Let's not cross the police! Police lines block access to free speech area
Update (6:30 pm): Chancellor Michael Drake issues a statement saying "Our campus policies treat all speakers equally. We regulate only the time place and manner of speech on a 'content-neutral' basis, as required by state and federal law and university policy. This is true no matter how strongly we may disagree with the speaker or how antithetical the speaker’s message may be to campus values and principles" but Drake does not address the earlier report of UCI telling Jones he would be arrested should he show up.
Update (2:29 pm): Jones threatened with arrest if he shows up... UCI spokesperson says: ""We're not denying him access to the campus, just that particular area because it was already spoken for", while Jones says that "The Event Services department informed us that the entire university campus is free for public speaking at any time." Dispatch in Daily Breeze. See also OC Weekly update, where another UCI spokesperson said "Jones was in contact with UCI officials this morning, and was told he would be arrested if he returns in order to 'protect the safety of UCI students and the campus community'."
It may be the biggest non-event in UC Irvine history. This morning, campus police at UC Irvine shut down roads leading to the flagpoles area (where speakers usually gather) and even restricted pedestrian traffic. All because, as UCI employees soon found out, Terry Jones, the Florida pastor who burned the Koran last March, was rumored to be speaking on campus.
Is this how UCIPD will react to controversial speakers post-UC Davis pepper-spray? Forget all the talk about the UCs being open to free speech. Let's just shut down part of the campus so no one can address anyone. If this is not content-based restriction, masking under the fig leaf of security, what is?
I first encountered this heightened state of security, it turned out, when I attempted to drive to my usual parking spot across from Langson Library this morning. The road was blocked and I had to park in a parking structure some ways away. But I was not allowed to walk on the road to the Library. Instead, a man wearing a UCI parking jacket said it was for "protest detail" -- and that I had to go through the student center building and walk another way to my office.
Chalk asks if tuition is paying for this police action
A 9:55 am email from a unit of the Libraries informed me that: "Without any advance notice from campus, the delivery access to Langson
Library has been closed off from Pereira. I don't have any information
at this time other than campus PD is enforcing this. Therefore,
deliveries (mail, vendors, etc.) today will be off schedule...."
A campus-wide ZOTAlert soon followed at 10:33 am: ZotAlert: Anteater Plaza, Ring Rd, flagpoles, and Pereira are closed immediately to pedestrian and vehicular traffic until further notice for security reasons.
This was followed at 11:23 am by a Safety Update: Terry Jones, the Florida pastor who made news by burning the Quran last March, announced he would be speaking in the area of the flag poles at 11:30 on Thursday, Dec. 1. Intelligence received by UCIPD
indicated suspicious activity that raised concern about the safety of
the event.

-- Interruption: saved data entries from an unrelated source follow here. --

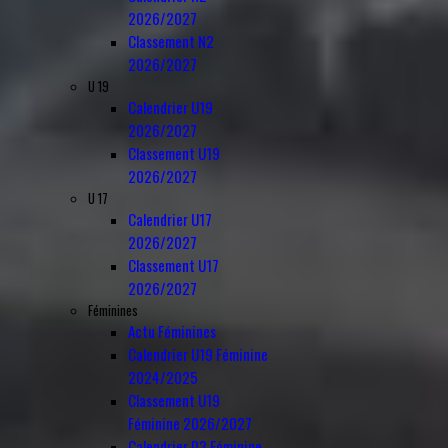
2026/2027
Classement N2
2026/2027
U 19
Calendrier U19
2026/2027
Classement U19
2026/2027
U 17
Calendrier U17
2026/2027
Classement U17
2026/2027
Féminines
Actu Féminines
Calendrier U19 Féminine
2024/2025
Classement U19
Féminine 2026/2027
Calendrier D3 Féminine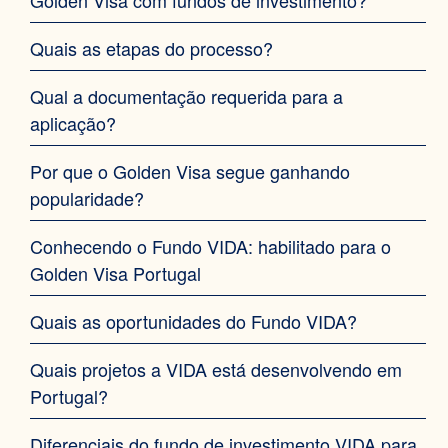
Golden Visa com fundos de investimento?
Quais as etapas do processo?
Qual a documentação requerida para a
aplicação?‍
Por que o Golden Visa segue ganhando
popularidade? ‍
Conhecendo o Fundo VIDA: habilitado para o
Golden Visa Portugal‍
Quais as oportunidades do Fundo VIDA?‍
Quais projetos a VIDA está desenvolvendo em
Portugal?‍
Diferenciais do fundo de investimento VIDA para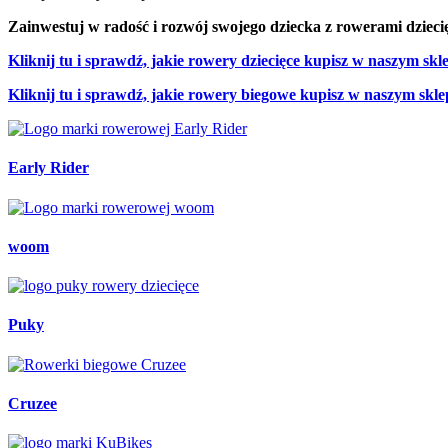
Zainwestuj w radość i rozwój swojego dziecka z rowerami dzie
Kliknij tu i sprawdź, jakie rowery dziecięce kupisz w naszym skl
Kliknij tu i sprawdź, jakie rowery biegowe kupisz w naszym skle
Early Rider
woom
Puky
Cruzee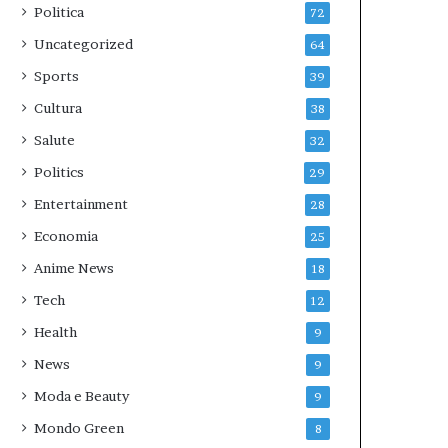
Politica
72
Uncategorized
64
Sports
39
Cultura
38
Salute
32
Politics
29
Entertainment
28
Economia
25
Anime News
18
Tech
12
Health
9
News
9
Moda e Beauty
9
Mondo Green
8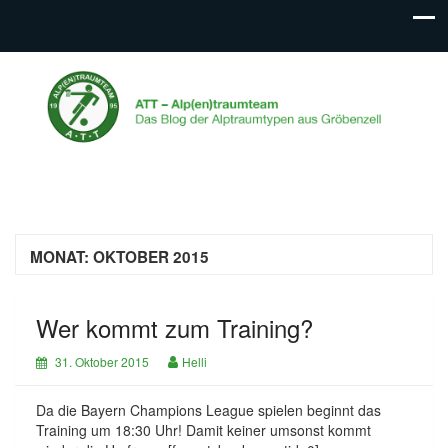
ATT – Alp(en)traumteam
Das Blog der Alptraumtypen aus Gröbenzell
MONAT:
OKTOBER 2015
Wer kommt zum Training?
31. Oktober 2015
Helli
Da die Bayern Champions League spielen beginnt das
Training um 18:30 Uhr! Damit keiner umsonst kommt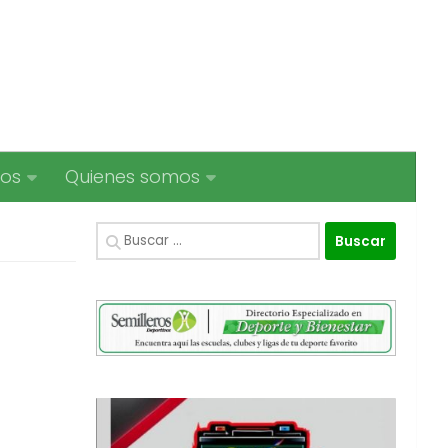
ios
Quienes somos
Buscar: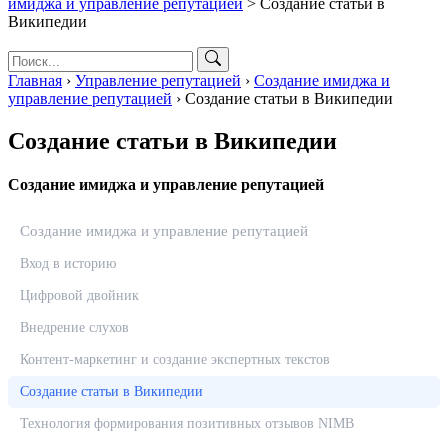
имиджа и управление репутацией
>
Создание статьи в
Википедии
Главная
›
Управление репутацией
›
Создание имиджа и
управление репутацией
›
Создание статьи в Википедии
Создание статьи в Википедии
Создание имиджа и управление репутацией
Создание имиджа и управление репутацией
Вход в историю
Цифровой двойник
Внедрение слухов
Контент-маркетинг и создание экспертных текстов
Создание статьи в Википедии
Технология формирования позитивных отзывов NIMB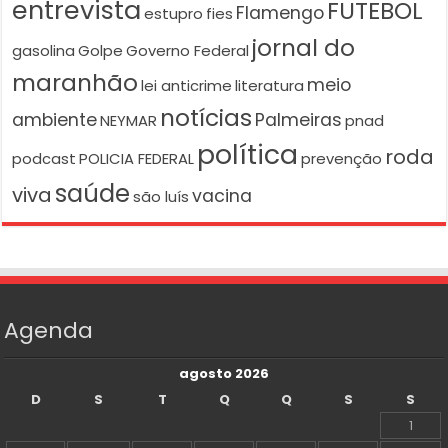
entrevista
FUTEBOL
Flamengo
estupro
fies
jornal do
gasolina
Golpe
Governo Federal
maranhão
meio
lei anticrime
literatura
notícias
ambiente
Palmeiras
NEYMAR
pnad
política
roda
podcast
POLICIA FEDERAL
prevenção
saúde
viva
vacina
são luís
Agenda
agosto 2026
D
S
T
Q
Q
S
S
1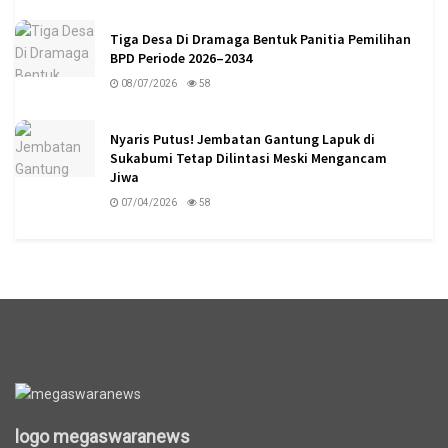
Tiga Desa Di Dramaga Bentuk Panitia Pemilihan
BPD Periode 2026–2034
08/07/2026
58
Nyaris Putus! Jembatan Gantung Lapuk di
Sukabumi Tetap Dilintasi Meski Mengancam
Jiwa
07/04/2026
58
logo megaswaranews
logo megaswaranews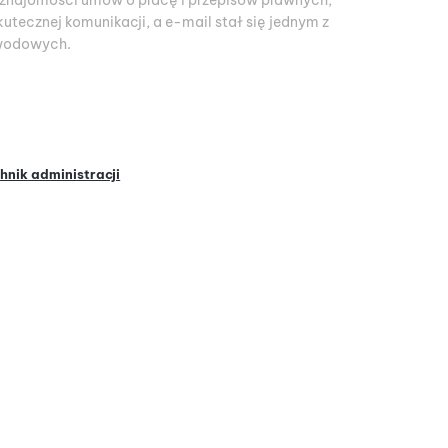
z znajomości umów o pracę i przepisów prawnych,
tecznej komunikacji, a e-mail stał się jednym z
awodowych.
hnik administracji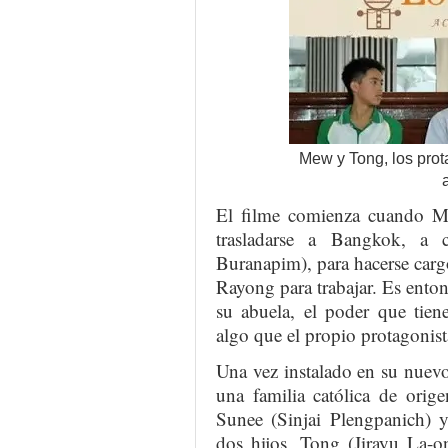
Mew y Tong, los prota
El filme comienza cuando M
trasladarse a Bangkok, a
Buranapim), para hacerse carg
Rayong para trabajar. Es enton
su abuela, el poder que tiene
algo que el propio protagonista
Una vez instalado en su nuevo
una familia católica de ori
Sunee (Sinjai Plengpanich) 
dos hijos, Tong (Jirayu La-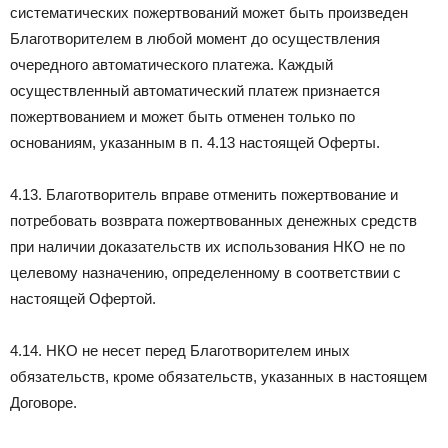
систематических пожертвований может быть произведен
Благотворителем в любой момент до осуществления
очередного автоматического платежа. Каждый
осуществленный автоматический платеж признается
пожертвованием и может быть отменен только по
основаниям, указанным в п. 4.13 настоящей Оферты.
4.13. Благотворитель вправе отменить пожертвование и
потребовать возврата пожертвованных денежных средств
при наличии доказательств их использования НКО не по
целевому назначению, определенному в соответствии с
настоящей Офертой.
4.14. НКО не несет перед Благотворителем иных
обязательств, кроме обязательств, указанных в настоящем
Договоре.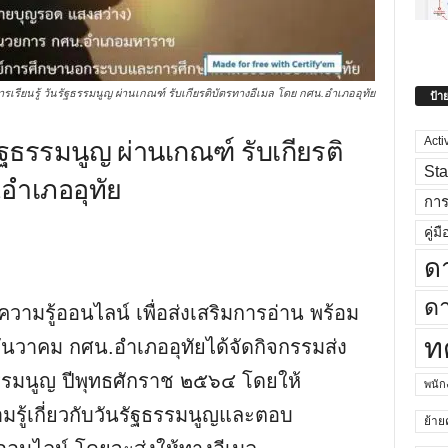
รเรียนรู้ วันรัฐธรรมนูญ ผ่านเกณฑ์ รับเกียรติบัตรทางอีเมล โดย กศน.อำเภออุทัย
ป้า
ัฐธรรมนูญ ผ่านเกณฑ์ รับเกียรติ
Acti
Sta
อำเภออุทัย
กา
คู่มื
ด
ดา
วามรู้ออนไลน์ เพื่อส่งเสริมการอ่าน พร้อม
ท
นธันวาคม กศน.อำเภออุทัยได้จัดกิจกรรมส่ง
ฐธรรมนูญ ปีพุทธศักราช ๒๕๖๔ โดยให้
พนั
มรู้เกี่ยวกับวันรัฐธรรมนูญและตอบ
ย้าย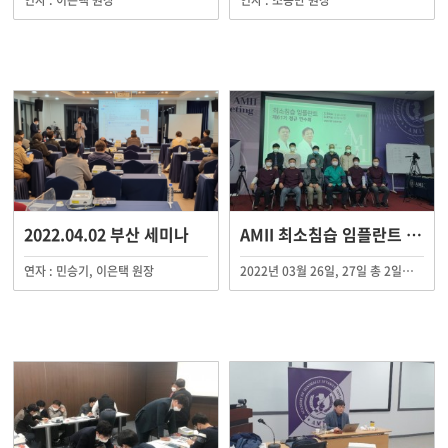
연자 : 이은택 원장
연자 : 조종만 원장
2022.04.02 부산 세미나
AMII 최소침습 임플란트 제61기 연수 수료
연자 : 민승기, 이은택 원장
2022년 03월 26일, 27일 총 2일에 걸쳐 AMII 최소침습 임플란트 제61기 연수회가 AMII 대전 임상교육원 외 지역임상교육원에서 진행되었습니다.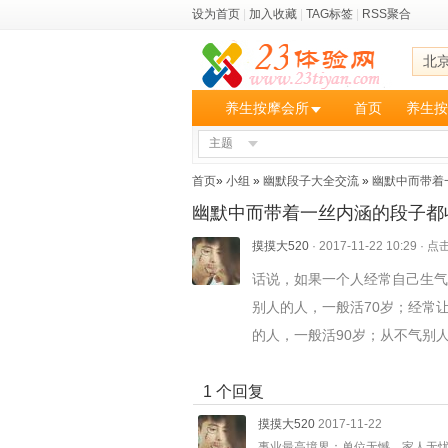
设为首页
|
加入收藏
|
TAG标签
|
RSS聚合
北
养生按摩会所
首页
养生按
主题
首页
»
小组
»
幽默段子大全交流
»
幽默中而带着
幽默中而带着一丝内涵的段子都
摸摸大520
·
2017-11-22 10:29
·
点击
话说，如果一个人经常自己生气
别人的人，一般活70岁；经常
的人，一般活90岁；从不气别
1 个回复
摸摸大520
2017-11-22
事业最高境界：单位无憾，家人无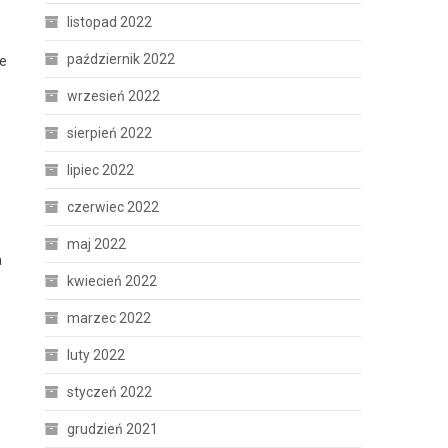
listopad 2022
październik 2022
ie
wrzesień 2022
sierpień 2022
lipiec 2022
czerwiec 2022
maj 2022
a
kwiecień 2022
marzec 2022
luty 2022
styczeń 2022
grudzień 2021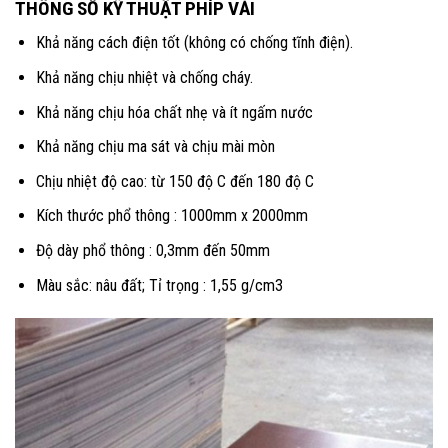
THÔNG SỐ KỸ THUẬT PHÍP VẢI
Khả năng cách điện tốt (không có chống tĩnh điện).
Khả năng chịu nhiệt và chống cháy.
Khả năng chịu hóa chất nhẹ và ít ngấm nước
Khả năng chịu ma sát và chịu mài mòn
Chịu nhiệt độ cao: từ 150 độ C đến 180 độ C
Kích thước phổ thông : 1000mm x 2000mm
Độ dày phổ thông : 0,3mm đến 50mm
Màu sắc: nâu đất; Tỉ trọng : 1,55 g/cm3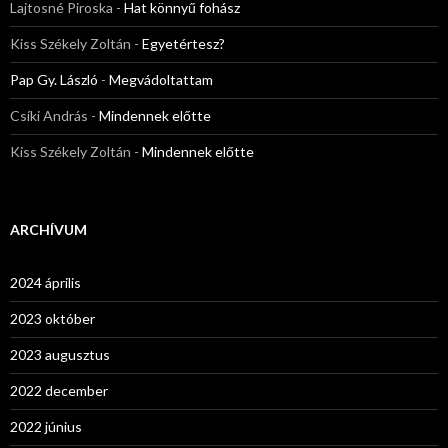
Lajtosné Piroska
-
Hat könnyű fohász
Kiss Székely Zoltán
-
Egyetértesz?
Pap Gy. László
-
Megvádoltattam
Csíki András
-
Mindennek előtte
Kiss Székely Zoltán
-
Mindennek előtte
ARCHÍVUM
2024 április
2023 október
2023 augusztus
2022 december
2022 június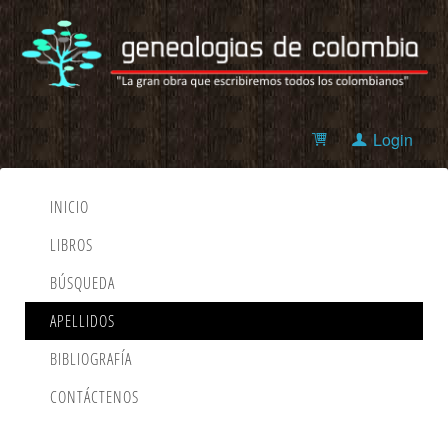
Login
INICIO
LIBROS
BÚSQUEDA
APELLIDOS
BIBLIOGRAFÍA
CONTÁCTENOS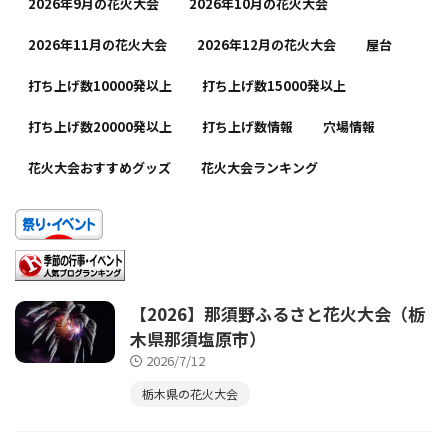
2026年9月の花火大会
2026年10月の花火大会
2026年11月の花火大会
2026年12月の花火大会
屋台
打ち上げ数10000発以上
打ち上げ数15000発以上
打ち上げ数20000発以上
打ち上げ数情報
穴場情報
花火大会おすすめグッズ
花火大会ランキング
【2026】那須野ふるさと花火大会（栃
木県那須塩原市）
2026/7/12
栃木県の花火大会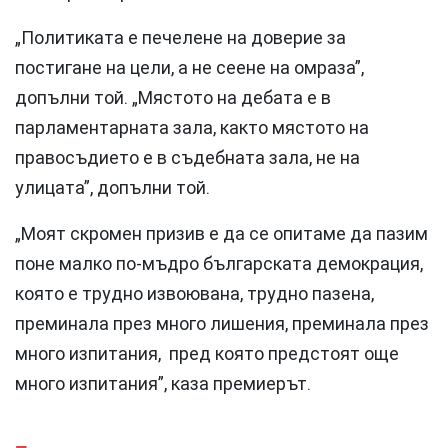
„Политиката е печелене на доверие за
постигане на цели, а не сеене на омраза”,
допълни той. „Мястото на дебата е в
парламентарната зала, както мястото на
правосъдието е в съдебната зала, не на
улицата”, допълни той.
„Моят скромен призив е да се опитаме да пазим
поне малко по-мъдро българската демокрация,
която е трудно извоювана, трудно пазена,
преминала през много лишения, преминала през
много изпитания, пред която предстоят още
много изпитания”, каза премиерът.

As a precaution the area has been closed and no events will
take place in this area. Other campus activity is continuing as normal.
News photographers wait for missing pastor
Further ZotAlerts followed two minutes later: The pastor who made news by burning a Quran, announced he would speak at the flag poles today. UCIPD has intell of suspicious activity raising safety concerns.
And at 11:26 am: As a precaution, the area has been closed and no events will take place. Otherwise, the campus is open and operating normally.
As the UC begins reviewing police practices systemwide, today's campus police response should serve as an excellent case study of how not to over-react in a free speech situation. The police department has a lot of explaining to do. At a minimum, reveal what the "security concern" was and let the public judge. -- Daniel C. Tsang.